Top of Records supplied

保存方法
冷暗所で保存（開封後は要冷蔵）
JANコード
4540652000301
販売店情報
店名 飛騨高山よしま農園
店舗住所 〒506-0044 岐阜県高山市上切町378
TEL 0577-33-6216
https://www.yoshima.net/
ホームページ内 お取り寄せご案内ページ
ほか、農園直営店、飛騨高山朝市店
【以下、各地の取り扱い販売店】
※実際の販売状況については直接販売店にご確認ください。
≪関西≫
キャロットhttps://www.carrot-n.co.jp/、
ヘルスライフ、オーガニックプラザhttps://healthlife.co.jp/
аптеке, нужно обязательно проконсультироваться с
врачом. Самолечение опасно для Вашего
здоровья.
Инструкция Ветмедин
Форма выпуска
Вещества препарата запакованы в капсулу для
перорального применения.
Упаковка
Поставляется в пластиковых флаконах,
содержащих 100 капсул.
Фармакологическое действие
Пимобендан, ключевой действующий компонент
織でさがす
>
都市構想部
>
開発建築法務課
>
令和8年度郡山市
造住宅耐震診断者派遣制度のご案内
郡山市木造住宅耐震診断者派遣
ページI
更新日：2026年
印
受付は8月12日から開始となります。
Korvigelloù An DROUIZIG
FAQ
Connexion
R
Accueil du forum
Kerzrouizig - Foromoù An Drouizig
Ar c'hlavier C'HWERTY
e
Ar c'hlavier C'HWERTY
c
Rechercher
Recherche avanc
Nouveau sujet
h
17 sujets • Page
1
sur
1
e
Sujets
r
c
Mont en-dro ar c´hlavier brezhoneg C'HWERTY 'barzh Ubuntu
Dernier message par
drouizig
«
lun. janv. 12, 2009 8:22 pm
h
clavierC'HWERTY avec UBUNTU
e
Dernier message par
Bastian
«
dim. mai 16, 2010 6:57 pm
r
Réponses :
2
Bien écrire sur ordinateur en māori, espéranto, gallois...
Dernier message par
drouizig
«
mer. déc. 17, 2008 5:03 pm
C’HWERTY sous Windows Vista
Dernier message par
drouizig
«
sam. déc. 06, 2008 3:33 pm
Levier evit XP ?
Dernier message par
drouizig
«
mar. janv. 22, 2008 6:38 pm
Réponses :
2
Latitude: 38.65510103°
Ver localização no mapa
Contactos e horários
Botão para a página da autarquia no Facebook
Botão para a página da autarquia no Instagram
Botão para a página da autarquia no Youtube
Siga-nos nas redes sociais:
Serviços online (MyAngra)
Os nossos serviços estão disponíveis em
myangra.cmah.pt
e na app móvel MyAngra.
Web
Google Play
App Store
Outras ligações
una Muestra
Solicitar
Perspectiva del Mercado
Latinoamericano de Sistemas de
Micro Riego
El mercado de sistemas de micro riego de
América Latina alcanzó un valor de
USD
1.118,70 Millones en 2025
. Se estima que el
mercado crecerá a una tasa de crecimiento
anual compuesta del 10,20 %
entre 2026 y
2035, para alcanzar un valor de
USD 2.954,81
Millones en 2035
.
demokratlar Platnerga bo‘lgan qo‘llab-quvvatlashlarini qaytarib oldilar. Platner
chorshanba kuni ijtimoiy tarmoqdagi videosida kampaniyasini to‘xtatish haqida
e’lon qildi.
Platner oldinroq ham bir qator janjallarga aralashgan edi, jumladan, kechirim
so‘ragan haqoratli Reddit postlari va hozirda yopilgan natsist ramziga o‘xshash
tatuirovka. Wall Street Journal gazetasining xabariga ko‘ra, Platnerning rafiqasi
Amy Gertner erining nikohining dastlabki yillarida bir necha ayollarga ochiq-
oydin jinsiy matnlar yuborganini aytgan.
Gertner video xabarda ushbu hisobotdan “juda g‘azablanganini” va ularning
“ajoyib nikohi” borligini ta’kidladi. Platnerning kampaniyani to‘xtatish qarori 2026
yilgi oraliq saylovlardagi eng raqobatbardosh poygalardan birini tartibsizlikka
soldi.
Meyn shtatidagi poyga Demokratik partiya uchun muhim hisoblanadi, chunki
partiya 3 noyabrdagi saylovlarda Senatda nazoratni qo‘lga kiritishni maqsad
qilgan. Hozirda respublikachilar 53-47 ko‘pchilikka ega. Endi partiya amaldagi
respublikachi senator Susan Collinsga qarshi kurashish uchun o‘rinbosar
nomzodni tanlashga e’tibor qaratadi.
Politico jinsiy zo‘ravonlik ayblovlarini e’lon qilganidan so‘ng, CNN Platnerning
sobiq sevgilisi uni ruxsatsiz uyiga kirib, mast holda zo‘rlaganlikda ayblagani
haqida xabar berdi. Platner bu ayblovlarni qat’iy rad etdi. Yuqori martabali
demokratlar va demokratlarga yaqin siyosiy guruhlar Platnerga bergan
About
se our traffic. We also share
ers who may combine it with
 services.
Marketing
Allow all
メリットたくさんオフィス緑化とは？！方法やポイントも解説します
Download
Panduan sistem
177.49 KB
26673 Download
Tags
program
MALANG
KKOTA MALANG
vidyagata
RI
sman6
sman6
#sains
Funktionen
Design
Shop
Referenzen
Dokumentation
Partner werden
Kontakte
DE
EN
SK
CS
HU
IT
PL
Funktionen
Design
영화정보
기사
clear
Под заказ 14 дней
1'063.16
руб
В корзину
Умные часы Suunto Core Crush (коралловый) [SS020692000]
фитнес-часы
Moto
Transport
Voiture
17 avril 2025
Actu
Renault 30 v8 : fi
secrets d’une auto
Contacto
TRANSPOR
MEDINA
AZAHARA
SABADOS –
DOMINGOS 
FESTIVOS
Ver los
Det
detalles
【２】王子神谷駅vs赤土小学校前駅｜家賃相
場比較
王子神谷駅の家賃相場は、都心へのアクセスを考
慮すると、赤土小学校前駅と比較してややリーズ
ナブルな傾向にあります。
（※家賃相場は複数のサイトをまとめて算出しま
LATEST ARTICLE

Bottom of Records supplied

## What you should do
Could I ask you to return the records exactly and in full?

## Written response
保存方法
冷暗所で保存（開封後は要冷蔵）
JANコード
4540652000301
販売店情報
店名 飛騨高山よしま農園
店舗住所 〒506-0044 岐阜県高山市上切町378
TEL 0577-33-6216
https://www.yoshima.net/
ホームページ内 お取り寄せご案内ページ
ほか、農園直営店、飛騨高山朝市店
【以下、各地の取り扱い販売店】
※実際の販売状況については直接販売店にご確認ください。
≪関西≫
キャロットhttps://www.carrot-n.co.jp/、
ヘルスライフ、オーガニックプラザhttps://healthlife.co.jp/
аптеке, нужно обязательно проконсультироваться с
врачом. Самолечение опасно для Вашего
здоровья.
Инструкция Ветмедин
Форма выпуска
Вещества препарата запакованы в капсулу для
перорального применения.
Упаковка
Поставляется в пластиковых флаконах,
содержащих 100 капсул.
Фармакологическое действие
Пимобендан, ключевой действующий компонент
織でさがす
>
都市構想部
>
開発建築法務課
>
令和8年度郡山市
造住宅耐震診断者派遣制度のご案内
郡山市木造住宅耐震診断者派遣
ページI
更新日：2026年
印
受付は8月12日から開始となります。
Korvigelloù An DROUIZIG
FAQ
Connexion
R
Accueil du forum
Kerzrouizig - Foromoù An Drouizig
Ar c'hlavier C'HWERTY
e
Ar c'hlavier C'HWERTY
c
Rechercher
Recherche avanc
Nouveau sujet
h
17 sujets • Page
1
sur
1
e
Sujets
r
c
Mont en-dro ar c´hlavier brezhoneg C'HWERTY 'barzh Ubuntu
Dernier message par
drouizig
«
lun. janv. 12, 2009 8:22 pm
h
clavierC'HWERTY avec UBUNTU
e
Dernier message par
Bastian
«
dim. mai 16, 2010 6:57 pm
r
Réponses :
2
Bien écrire sur ordinateur en māori, espéranto, gallois...
Dernier message par
drouizig
«
mer. déc. 17, 2008 5:03 pm
C’HWERTY sous Windows Vista
Dernier message par
drouizig
«
sam. déc. 06, 2008 3:33 pm
Levier evit XP ?
Dernier message par
drouizig
«
mar. janv. 22, 2008 6:38 pm
Réponses :
2
Latitude: 38.65510103°
Ver localização no mapa
Contactos e horários
Botão para a página da autarquia no Facebook
Botão para a página da autarquia no Instagram
Botão para a página da autarquia no Youtube
Siga-nos nas redes sociais:
Serviços online (MyAngra)
Os nossos serviços estão disponíveis em
myangra.cmah.pt
e na app móvel MyAngra.
Web
Google Play
App Store
Outras ligações
una Muestra
Solicitar
Perspectiva del Mercado
Latinoamericano de Sistemas de
Micro Riego
El mercado de sistemas de micro riego de
América Latina alcanzó un valor de
USD
1.118,70 Millones en 2025
. Se estima que el
mercado crecerá a una tasa de crecimiento
anual compuesta del 10,20 %
entre 2026 y
2035, para alcanzar un valor de
USD 2.954,81
Millones en 2035
.
demokratlar Platnerga bo‘lgan qo‘llab-quvvatlashlarini qaytarib oldilar. Platner
chorshanba kuni ijtimoiy tarmoqdagi videosida kampaniyasini to‘xtatish haqida
e’lon qildi.
Platner oldinroq ham bir qator janjallarga aralashgan edi, jumladan, kechirim
so‘ragan haqoratli Reddit postlari va hozirda yopilgan natsist ramziga o‘xshash
tatuirovka. Wall Street Journal gazetasining xabariga ko‘ra, Platnerning rafiqasi
Amy Gertner erining nikohining dastlabki yillarida bir necha ayollarga ochiq-
oydin jinsiy matnlar yuborganini aytgan.
Gertner video xabarda ushbu hisobotdan “juda g‘azablanganini” va ularning
“ajoyib nikohi” borligini ta’kidladi. Platnerning kampaniyani to‘xtatish qarori 2026
yilgi oraliq saylovlardagi eng raqobatbardosh poygalardan birini tartibsizlikka
soldi.
Meyn shtatidagi poyga Demokratik partiya uchun muhim hisoblanadi, chunki
partiya 3 noyabrdagi saylovlarda Senatda nazoratni qo‘lga kiritishni maqsad
qilgan. Hozirda respublikachilar 53-47 ko‘pchilikka ega. Endi partiya amaldagi
respublikachi senator Susan Collinsga qarshi kurashish uchun o‘rinbosar
nomzodni tanlashga e’tibor qaratadi.
Politico jinsiy zo‘ravonlik ayblovlarini e’lon qilganidan so‘ng, CNN Platnerning
sobiq sevgilisi uni ruxsatsiz uyiga kirib, mast holda zo‘rlaganlikda ayblagani
haqida xabar berdi. Platner bu ayblovlarni qat’iy rad etdi. Yuqori martabali
demokratlar va demokratlarga yaqin siyosiy guruhlar Platnerga bergan
About
se our traffic. We also share
ers who may combine it with
 services.
Marketing
Allow all
メリットたくさんオフィス緑化とは？！方法やポイントも解説します
Download
Panduan sistem
177.49 KB
26673 Download
Tags
program
MALANG
KKOTA MALANG
vidyagata
RI
sman6
sman6
#sains
Funktionen
Design
Shop
Referenzen
Dokumentation
Partner werden
Kontakte
DE
EN
SK
CS
HU
IT
PL
Funktionen
Design
영화정보
기사
clear
Под заказ 14 дней
1'063.16
руб
В корзину
Умные часы Suunto Core Crush (коралловый) [SS020692000]
фитнес-часы
Moto
Transport
Voiture
17 avril 2025
Actu
Renault 30 v8 : fi
secrets d’une auto
Contacto
TRANSPOR
MEDINA
AZAHARA
SABADOS –
DOMINGOS 
FESTIVOS
Ver los
Det
detalles
【２】王子神谷駅vs赤土小学校前駅｜家賃相
場比較
王子神谷駅の家賃相場は、都心へのアクセスを考
慮すると、赤土小学校前駅と比較してややリーズ
ナブルな傾向にあります。
（※家賃相場は複数のサイトをまとめて算出しま
LATEST ARTICLE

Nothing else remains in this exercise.